本を読むのはいい。読むのはいいが、その本を、わざわざ保存していく必要はない。最近、私はそう思うようになった。一冊の本を読んで、いやでも頭の中に残る一行があれば、それで充分なのだ。忘れてしまうような内容は、もともと縁がなかったのだとあきらめる。
一冊の本の中の一行が頭に残るのは、なにげなく読んだ言葉が、錐をもむようにこちらの魂に突き刺さってくるときである。そういう言葉は、忘れようとしても忘れられるものではない。赤線を引いたり、メモをとったり、いろんなことをしても忘れるものは忘れる。そういうものだ。それは、ひょっとして本当は必要がないものだったのかもしれない。
本当に大事なことは、どんなに忘れようと頑張っても頭にこびりつく(注1)。おんぶお化け(注2)のようにこちらにしがみついて離れないものなのだ。そういうものにこそ価値がある、というふうに私は思う。
もっとも、山のような蔵書に埋もれて暮らすのも、三冊の本だけを枕もとに置いて生きるのも、それはその人の勝手である。どちらがいいというわけではない。だが一度、この本を残すか、捨てるか、と、迷ってみることは決して悪いことではなさそうだ。
いまも私は、相変わらず捨てることのできない本の山の中に、肩身を狭くして暮らしている。
(五木寛之「知の休日―退屈な時間をどう遊ぶか」による)
(注1)こびりつく:強く意識に残る
(注2)おんぶお化け:ここでは、妖怪の意味
1、「そう思うようになった」とあるが、筆者はなぜこのように考えているか。
①本は読むことが大事で、ただ本棚に並べておくことには意味がないから
②本を本棚に並べておくだけでは、本の内容が頭の中に残らないから
③読んだ本の内容を覚えているかどうかは本の保存と関係ないから
④読みたい本は保存しておかなくてもその価値が変わらないから
2、「そういうもの」とは何を指しているか。
①どんなに頑張って忘れようとしても忘れられないもの
②おんぶおばけのようにずっと自分のそばにいるもの
③いろんなことをして忘れないようにして覚えたもの
④深く印象に残っていていつまでも忘れないもの
3、筆者は本に対してどう思っているか。
①本を残すか、捨てるかは個人の自由であるが、一読する価値のある本を大事にしたほうがいい。

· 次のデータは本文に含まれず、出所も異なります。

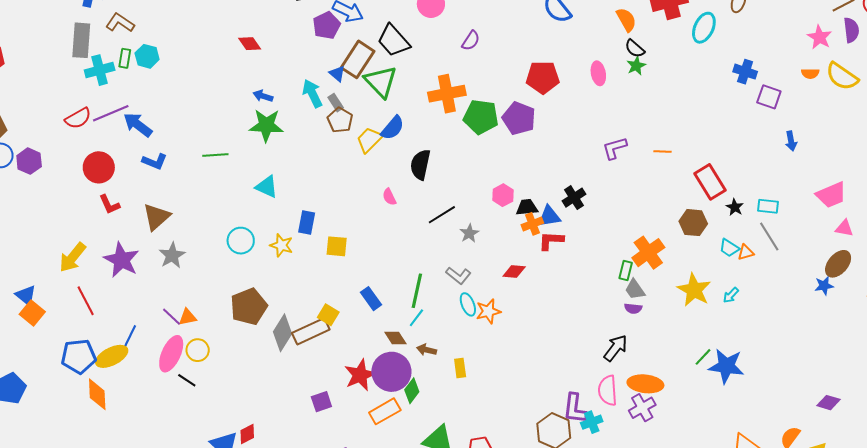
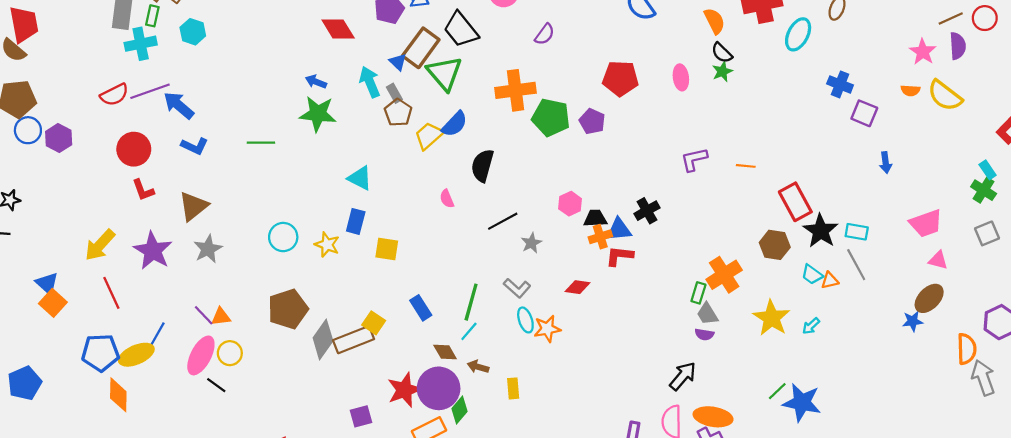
red diamond: (250, 44) -> (338, 29), moved, size x1.4
green rectangle: (125, 58) -> (152, 16), moved
purple pentagon: (519, 118) -> (592, 121), size x0.7
cyan triangle: (267, 187) -> (360, 178), moved
black star: (735, 207) -> (821, 231), size x1.8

②本を読んで胸を打たれるような言葉が少しでもあればそれで十分価値があり、わざわざ本を保存しなくてもいい。
③蔵書に埋もれて読む自由と二、三冊しか読まない自由があり、自分にとって本当に必要な本を大事にすべきだ。
④たくさんの蔵書から自分の人生に役に立つ言葉を拾い、それを忘れないようにして生きていくべきだ。